◆ Records provided ◆
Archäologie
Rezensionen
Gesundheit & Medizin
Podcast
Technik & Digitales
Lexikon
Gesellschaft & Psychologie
--
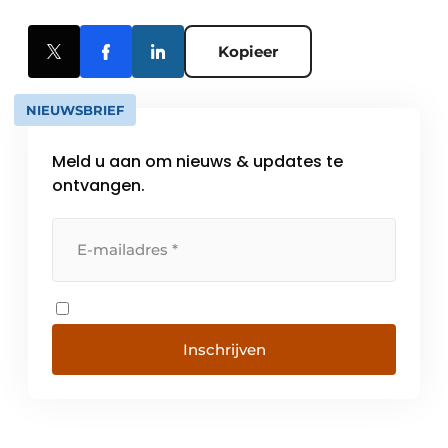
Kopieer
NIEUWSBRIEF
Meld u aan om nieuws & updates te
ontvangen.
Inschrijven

◆ Required action ◆
From the records above, transcribe without alteration every line from the one with "Archäologie" to the one with "Gesellschaft & Psychologie", inclusive.

◆ Written response ◆
Archäologie
Rezensionen
Gesundheit & Medizin
Podcast
Technik & Digitales
Lexikon
Gesellschaft & Psychologie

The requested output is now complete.